World Diabetes Day: 5 healthy drinks for people with diabetes
Today (November 14) is World Diabetes Day, a day that aims to increase awareness of the effects of diabetes and the complications caused by the disease.
With the help of dietitian Mbali Mapholi, we looked at healthy drinks people with diabetes should be consuming.
Mapholi said there are a couple of considerations relevant to diabetes that people with diabetes need to consider when choosing the drink of choice. She said the main consideration is the nutritional profile of the drink with a special focus on the amount of sugar in the drink and deciding on how much drink to have.
“People with diabetes need to monitor their blood sugar levels carefully to avoid any blood sugar spikes. Glucose also referred to comes from food and sugar-containing drinks. It is a simple sugar that serves as the main source of energy for the body,” she said.
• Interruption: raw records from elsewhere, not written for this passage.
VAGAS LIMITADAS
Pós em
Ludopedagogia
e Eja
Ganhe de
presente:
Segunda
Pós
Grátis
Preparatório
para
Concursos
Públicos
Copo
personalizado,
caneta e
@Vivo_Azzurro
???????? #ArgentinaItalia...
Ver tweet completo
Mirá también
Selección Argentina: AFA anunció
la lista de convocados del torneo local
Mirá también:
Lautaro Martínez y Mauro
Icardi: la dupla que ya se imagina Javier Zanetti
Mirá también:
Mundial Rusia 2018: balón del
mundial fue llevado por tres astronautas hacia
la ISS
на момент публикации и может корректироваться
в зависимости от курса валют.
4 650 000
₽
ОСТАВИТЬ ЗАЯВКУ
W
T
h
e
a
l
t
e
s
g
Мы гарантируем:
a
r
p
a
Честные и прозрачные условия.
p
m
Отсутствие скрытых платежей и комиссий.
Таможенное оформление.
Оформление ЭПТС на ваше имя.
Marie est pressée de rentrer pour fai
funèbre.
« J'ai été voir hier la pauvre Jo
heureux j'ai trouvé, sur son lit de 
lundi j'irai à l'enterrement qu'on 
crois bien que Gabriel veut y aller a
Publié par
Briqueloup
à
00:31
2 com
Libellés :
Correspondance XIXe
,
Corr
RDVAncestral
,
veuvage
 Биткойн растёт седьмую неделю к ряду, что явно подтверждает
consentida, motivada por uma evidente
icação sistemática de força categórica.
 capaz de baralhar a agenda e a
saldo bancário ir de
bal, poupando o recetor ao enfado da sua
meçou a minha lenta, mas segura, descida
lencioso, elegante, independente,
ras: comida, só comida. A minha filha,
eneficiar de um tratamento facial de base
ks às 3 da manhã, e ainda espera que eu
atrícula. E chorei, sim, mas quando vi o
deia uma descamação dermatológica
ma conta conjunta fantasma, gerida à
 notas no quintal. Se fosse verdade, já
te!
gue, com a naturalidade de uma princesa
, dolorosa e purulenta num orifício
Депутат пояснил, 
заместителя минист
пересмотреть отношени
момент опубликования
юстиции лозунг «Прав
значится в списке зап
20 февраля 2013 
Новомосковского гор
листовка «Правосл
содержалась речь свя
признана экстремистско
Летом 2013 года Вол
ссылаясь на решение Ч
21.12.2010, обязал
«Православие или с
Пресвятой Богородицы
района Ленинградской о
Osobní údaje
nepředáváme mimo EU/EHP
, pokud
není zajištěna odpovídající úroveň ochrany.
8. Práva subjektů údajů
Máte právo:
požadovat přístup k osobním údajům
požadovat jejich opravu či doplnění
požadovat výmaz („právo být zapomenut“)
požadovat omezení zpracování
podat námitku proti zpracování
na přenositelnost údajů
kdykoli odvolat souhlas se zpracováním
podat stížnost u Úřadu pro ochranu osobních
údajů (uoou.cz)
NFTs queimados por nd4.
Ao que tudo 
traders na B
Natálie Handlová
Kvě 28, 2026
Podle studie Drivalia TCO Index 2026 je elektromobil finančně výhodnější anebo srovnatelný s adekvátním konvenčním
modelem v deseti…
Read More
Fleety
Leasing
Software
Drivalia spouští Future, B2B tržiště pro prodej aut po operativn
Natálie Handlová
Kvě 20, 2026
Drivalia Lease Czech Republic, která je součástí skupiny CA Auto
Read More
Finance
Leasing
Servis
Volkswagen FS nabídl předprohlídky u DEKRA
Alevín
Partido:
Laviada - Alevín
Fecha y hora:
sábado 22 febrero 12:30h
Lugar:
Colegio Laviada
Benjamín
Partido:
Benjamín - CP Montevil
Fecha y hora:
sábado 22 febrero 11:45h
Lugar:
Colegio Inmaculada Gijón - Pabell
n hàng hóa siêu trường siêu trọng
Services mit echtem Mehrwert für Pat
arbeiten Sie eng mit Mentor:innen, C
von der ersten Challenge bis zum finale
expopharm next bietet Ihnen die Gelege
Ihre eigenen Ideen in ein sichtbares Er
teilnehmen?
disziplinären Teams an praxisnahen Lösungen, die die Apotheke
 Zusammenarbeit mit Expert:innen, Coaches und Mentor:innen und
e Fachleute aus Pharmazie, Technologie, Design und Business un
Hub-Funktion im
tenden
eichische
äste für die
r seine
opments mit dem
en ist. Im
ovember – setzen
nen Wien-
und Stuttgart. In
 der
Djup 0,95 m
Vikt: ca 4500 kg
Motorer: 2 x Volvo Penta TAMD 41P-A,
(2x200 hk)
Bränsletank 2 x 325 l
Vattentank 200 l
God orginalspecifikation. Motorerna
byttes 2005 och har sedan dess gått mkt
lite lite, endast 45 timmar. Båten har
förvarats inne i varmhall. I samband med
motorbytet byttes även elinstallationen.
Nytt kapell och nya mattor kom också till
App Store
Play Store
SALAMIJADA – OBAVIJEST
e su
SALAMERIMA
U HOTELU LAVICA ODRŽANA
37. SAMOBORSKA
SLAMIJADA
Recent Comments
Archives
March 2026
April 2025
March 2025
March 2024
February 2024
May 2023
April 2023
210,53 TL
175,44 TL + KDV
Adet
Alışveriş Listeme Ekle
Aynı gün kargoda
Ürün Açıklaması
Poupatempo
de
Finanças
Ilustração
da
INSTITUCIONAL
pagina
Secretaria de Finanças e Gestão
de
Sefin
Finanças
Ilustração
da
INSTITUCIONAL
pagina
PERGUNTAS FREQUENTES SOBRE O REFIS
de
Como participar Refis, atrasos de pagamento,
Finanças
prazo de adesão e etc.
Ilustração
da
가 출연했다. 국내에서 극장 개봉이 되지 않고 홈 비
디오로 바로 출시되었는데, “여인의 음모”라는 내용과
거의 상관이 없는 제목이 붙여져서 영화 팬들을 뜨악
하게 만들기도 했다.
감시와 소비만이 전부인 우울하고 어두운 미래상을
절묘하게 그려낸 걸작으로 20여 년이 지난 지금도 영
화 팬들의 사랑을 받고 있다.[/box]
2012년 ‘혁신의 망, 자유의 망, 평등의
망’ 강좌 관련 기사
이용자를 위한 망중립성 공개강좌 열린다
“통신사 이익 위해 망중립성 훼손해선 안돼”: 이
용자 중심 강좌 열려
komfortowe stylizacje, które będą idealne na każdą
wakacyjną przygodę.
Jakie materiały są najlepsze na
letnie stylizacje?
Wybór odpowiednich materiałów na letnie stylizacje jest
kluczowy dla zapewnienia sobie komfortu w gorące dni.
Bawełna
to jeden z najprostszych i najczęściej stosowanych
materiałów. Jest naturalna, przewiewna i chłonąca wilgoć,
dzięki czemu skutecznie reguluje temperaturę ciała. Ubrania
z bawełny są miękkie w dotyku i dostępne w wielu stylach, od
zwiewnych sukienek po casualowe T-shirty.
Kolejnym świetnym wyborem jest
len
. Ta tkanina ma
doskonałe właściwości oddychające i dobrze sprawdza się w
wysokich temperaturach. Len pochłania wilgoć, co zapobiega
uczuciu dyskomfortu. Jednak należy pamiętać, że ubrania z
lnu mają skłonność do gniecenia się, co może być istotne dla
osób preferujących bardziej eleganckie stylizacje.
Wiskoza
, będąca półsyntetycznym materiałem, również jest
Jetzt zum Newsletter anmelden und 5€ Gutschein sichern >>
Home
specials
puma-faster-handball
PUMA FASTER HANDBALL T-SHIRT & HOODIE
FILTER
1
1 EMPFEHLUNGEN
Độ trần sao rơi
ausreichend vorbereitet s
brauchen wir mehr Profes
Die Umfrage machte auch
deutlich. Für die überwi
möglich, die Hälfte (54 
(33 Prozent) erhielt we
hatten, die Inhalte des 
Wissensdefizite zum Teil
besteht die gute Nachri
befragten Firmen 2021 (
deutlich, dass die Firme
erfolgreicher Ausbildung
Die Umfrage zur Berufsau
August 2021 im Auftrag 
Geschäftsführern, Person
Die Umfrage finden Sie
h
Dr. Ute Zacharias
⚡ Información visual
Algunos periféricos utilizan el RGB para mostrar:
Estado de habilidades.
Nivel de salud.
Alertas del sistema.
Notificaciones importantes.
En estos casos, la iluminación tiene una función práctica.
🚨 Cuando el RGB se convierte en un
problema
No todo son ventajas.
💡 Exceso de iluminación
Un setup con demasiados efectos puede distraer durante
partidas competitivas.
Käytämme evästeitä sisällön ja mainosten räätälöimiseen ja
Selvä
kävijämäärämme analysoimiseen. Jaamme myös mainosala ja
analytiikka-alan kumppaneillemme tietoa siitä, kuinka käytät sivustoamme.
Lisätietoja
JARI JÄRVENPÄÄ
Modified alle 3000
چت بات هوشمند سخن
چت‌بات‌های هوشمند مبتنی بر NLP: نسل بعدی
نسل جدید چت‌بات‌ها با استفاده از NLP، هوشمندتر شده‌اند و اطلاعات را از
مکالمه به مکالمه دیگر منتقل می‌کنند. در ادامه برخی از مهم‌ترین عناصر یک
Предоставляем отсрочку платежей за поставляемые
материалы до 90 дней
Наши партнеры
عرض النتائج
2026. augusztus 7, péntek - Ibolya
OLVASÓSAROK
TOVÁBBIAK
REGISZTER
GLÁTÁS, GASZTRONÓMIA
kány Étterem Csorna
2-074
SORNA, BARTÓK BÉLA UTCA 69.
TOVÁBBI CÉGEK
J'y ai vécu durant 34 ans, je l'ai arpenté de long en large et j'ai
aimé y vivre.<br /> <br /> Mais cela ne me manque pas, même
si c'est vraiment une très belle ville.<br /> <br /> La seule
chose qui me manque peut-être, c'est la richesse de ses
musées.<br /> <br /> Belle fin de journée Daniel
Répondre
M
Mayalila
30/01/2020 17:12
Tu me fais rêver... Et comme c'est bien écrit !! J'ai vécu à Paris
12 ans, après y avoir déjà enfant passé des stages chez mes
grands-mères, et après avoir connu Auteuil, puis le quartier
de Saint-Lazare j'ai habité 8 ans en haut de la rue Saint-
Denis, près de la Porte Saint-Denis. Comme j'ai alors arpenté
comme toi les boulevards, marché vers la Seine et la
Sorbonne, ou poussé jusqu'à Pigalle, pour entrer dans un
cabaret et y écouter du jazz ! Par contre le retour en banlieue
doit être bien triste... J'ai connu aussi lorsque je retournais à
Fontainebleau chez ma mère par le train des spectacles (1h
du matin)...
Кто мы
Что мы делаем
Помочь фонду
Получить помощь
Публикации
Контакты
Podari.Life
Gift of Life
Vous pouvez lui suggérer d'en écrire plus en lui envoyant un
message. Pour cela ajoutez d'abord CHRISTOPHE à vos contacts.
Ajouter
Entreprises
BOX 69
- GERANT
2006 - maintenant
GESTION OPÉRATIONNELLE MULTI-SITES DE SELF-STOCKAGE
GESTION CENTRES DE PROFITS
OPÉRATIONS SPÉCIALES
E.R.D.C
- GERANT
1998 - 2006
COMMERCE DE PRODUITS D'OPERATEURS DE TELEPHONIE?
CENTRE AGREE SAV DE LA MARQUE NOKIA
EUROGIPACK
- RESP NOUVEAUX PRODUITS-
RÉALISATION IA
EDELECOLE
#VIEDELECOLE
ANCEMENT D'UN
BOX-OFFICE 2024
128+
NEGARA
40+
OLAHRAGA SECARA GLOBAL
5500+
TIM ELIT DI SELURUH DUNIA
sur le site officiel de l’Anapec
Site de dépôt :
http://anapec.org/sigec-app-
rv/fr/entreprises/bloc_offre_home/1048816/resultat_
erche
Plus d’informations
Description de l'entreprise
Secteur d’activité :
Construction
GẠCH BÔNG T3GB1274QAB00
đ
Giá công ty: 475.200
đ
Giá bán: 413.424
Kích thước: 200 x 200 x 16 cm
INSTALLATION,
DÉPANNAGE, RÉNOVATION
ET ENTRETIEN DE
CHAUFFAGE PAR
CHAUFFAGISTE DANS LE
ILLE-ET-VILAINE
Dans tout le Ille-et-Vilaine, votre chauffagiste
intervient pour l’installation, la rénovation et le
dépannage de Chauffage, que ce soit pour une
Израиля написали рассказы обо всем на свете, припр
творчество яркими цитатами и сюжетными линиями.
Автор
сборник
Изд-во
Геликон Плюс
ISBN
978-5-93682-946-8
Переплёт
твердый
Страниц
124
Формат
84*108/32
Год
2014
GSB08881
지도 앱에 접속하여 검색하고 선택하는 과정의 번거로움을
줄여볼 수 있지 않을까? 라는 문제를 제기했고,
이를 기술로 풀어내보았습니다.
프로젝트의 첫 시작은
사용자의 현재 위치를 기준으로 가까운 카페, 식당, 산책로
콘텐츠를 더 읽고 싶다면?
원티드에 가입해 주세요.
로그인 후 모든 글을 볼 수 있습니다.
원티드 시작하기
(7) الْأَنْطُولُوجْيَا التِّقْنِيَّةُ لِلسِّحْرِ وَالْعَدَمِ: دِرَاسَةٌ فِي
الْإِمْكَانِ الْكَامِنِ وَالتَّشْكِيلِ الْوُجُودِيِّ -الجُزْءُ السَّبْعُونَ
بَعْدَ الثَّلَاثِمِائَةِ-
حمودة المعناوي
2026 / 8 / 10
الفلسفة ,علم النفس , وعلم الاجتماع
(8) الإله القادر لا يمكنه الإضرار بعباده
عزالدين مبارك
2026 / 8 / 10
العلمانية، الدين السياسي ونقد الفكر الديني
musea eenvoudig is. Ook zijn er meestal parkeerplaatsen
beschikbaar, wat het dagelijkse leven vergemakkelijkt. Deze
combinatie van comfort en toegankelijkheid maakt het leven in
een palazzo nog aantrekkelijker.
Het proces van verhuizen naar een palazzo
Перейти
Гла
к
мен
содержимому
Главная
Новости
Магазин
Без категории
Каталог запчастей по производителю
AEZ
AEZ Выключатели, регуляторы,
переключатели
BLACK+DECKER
Good old water will always take the number one spot as one of the healthiest drinks anyone can have, including people with diabetes. Water does not raise blood sugar levels. Moreover, high blood sugar levels can cause dehydration and water is particularly good for hydration, and drinking enough water can help the body eliminate excess glucose through urine.
You can enhance the flavour of water by mixing water with the juice from citrus fruits, such as lime and lemon, or a splash of 100 % cranberry juice. Infusing water with whole fruits like berries can add some healthful flavour as well. Store-bought flavoured sugar-free sparkling water is also a good option for people with diabetes.
Teas such as rooibos, black tea, green tea, and oolong tea contain polyphenols which researchers believe may increase insulin activity. Tea drinkers who have diabetes need to pay more attention to the sugar they add to their tea, unsweetened tea is most preferred for diabetics.
For a refreshing taste, make your own iced tea using a chilled delicious tea, such as rooibos, and add a few slices of lemon.
Cow’s milk can be a healthy drink, a glass of milk counts towards three servings of dairy a day. Milk contains important vitamins and minerals, but it does add carbohydrates to the diet. It is always best to choose unsweetened, low fat, or skim versions of your preferred milk.
Unsweetened dairy-free, low-sugar milk alternative options, such as fortified nuts, are also welcome.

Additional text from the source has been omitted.